Si vous voulez savoir pourquoi les gens deviennent des sans-abri, il suffit de leur demander

Si vous voulez savoir pourquoi les gens deviennent des sans-abri, il suffit de leur demander

Une nouvelle étude examine la question de savoir pourquoi les gens deviennent des sans-abri.

Selon Julie Moschion, chercheuse principale au Melbourne Institute of Applied Economic and Economics, il existe un fossé de perception considérable entre ce que le grand public pense de la raison pour laquelle les gens deviennent sans abri et ce que les personnes qui ont vécu sans abri - en particulier en matière de toxicomanie.
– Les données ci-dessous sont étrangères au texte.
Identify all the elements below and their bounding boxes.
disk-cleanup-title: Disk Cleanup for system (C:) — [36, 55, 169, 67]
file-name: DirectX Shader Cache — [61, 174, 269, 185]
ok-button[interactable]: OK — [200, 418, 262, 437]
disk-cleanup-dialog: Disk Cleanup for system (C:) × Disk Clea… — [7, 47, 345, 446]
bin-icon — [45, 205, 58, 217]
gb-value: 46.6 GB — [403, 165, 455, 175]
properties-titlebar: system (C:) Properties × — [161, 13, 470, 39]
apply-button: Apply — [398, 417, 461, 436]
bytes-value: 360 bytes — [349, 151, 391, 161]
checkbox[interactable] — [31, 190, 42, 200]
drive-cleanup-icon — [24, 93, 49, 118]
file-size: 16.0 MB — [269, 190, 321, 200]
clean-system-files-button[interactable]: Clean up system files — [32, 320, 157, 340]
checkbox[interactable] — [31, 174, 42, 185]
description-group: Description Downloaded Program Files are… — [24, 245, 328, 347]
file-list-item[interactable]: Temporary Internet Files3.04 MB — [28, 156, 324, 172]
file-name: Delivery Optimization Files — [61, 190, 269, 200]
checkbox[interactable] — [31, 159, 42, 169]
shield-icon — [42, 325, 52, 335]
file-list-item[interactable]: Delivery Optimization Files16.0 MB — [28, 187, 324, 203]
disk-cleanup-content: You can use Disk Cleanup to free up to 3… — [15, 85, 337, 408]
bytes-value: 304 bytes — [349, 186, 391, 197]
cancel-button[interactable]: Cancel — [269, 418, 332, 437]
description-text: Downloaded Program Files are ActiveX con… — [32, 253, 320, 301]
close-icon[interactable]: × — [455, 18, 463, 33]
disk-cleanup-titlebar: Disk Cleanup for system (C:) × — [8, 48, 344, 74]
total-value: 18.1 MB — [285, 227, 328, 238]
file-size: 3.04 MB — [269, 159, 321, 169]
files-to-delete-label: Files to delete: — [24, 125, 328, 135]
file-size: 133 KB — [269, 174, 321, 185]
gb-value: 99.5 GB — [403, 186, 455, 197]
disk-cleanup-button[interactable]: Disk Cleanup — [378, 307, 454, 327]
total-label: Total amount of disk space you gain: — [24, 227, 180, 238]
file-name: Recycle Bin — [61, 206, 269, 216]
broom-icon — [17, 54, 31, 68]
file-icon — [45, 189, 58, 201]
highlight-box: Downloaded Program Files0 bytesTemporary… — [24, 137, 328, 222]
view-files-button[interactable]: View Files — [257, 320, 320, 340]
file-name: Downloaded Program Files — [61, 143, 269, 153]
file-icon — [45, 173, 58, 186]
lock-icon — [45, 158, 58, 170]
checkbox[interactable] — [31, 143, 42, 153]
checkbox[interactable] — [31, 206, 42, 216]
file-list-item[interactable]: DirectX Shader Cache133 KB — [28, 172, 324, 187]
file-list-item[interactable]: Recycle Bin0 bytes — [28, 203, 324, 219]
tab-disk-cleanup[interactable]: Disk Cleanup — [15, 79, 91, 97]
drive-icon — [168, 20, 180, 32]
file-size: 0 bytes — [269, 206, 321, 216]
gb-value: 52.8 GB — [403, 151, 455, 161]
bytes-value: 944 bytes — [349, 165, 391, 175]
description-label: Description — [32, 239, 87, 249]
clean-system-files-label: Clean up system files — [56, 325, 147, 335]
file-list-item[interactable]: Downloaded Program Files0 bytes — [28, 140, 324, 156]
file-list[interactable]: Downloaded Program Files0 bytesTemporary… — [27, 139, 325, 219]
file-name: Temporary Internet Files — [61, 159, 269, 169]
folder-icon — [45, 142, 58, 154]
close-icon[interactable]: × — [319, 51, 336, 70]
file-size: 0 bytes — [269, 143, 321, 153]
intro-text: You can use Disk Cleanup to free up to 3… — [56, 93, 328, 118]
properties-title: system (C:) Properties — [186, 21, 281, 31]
Recherche sociale à l'Université de Melbourne.

Les sans-abri sont les plus visibles de la population des sans-abri, mais il s'agit en réalité d'un problème beaucoup plus vaste que celui des personnes qui dorment dans la rue.
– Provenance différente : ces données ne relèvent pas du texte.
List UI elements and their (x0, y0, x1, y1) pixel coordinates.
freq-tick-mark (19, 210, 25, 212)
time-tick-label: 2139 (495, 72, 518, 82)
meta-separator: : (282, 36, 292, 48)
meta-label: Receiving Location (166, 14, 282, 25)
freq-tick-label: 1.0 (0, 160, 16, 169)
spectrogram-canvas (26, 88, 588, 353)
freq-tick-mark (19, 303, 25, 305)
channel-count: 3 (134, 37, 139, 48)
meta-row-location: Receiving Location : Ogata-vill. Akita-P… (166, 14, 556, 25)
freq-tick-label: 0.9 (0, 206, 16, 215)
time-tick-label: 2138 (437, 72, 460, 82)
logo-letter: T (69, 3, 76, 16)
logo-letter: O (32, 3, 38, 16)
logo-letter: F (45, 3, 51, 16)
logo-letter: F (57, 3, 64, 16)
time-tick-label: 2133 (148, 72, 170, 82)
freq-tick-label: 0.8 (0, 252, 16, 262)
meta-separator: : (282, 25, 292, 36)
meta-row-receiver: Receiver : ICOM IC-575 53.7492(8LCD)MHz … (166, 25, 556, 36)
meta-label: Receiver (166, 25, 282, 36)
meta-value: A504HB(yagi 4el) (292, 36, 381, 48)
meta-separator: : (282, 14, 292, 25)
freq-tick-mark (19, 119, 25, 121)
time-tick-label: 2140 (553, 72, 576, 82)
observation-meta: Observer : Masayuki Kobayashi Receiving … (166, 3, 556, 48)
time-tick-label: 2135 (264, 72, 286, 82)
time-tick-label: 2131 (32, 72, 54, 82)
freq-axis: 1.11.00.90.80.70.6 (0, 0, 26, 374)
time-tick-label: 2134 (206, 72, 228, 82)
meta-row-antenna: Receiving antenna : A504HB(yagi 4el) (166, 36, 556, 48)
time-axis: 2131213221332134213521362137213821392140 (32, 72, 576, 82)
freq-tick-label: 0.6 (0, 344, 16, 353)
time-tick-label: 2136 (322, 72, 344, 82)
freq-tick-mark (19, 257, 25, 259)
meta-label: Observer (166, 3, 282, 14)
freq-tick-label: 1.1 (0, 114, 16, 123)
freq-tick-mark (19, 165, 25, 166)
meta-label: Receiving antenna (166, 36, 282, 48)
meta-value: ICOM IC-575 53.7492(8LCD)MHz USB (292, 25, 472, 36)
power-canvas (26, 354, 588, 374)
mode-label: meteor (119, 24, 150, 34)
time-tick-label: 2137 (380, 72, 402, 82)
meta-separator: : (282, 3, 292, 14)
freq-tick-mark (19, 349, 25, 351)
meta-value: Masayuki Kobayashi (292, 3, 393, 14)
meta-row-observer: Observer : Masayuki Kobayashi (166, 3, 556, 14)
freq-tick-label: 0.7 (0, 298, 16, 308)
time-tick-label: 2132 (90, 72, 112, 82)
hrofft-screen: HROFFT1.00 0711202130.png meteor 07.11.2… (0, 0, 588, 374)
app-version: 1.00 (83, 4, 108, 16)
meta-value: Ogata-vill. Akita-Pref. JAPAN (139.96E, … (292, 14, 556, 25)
Le terme «sans abri» inclut les personnes dont les conditions de logement ne sont pas qualifiées de «bonnes», telles que s'accroupir dans des bâtiments abandonnés, rester temporairement chez des parents ou des amis lorsqu'il n'y a pas d'autre choix ou rester dans un parc à caravanes, une pension, un hôtel. ou hébergement de crise.

Question d'opinion

Une enquête menée par Hanover Welfare Services à 2006 a révélé que 91 pour cent des Australiens pensent que la toxicomanie est l’une des principales raisons pour lesquelles les personnes deviennent des sans-abri - un point de vue largement partagé dans la communauté, y compris parmi les experts en politique publique et dans le monde universitaire.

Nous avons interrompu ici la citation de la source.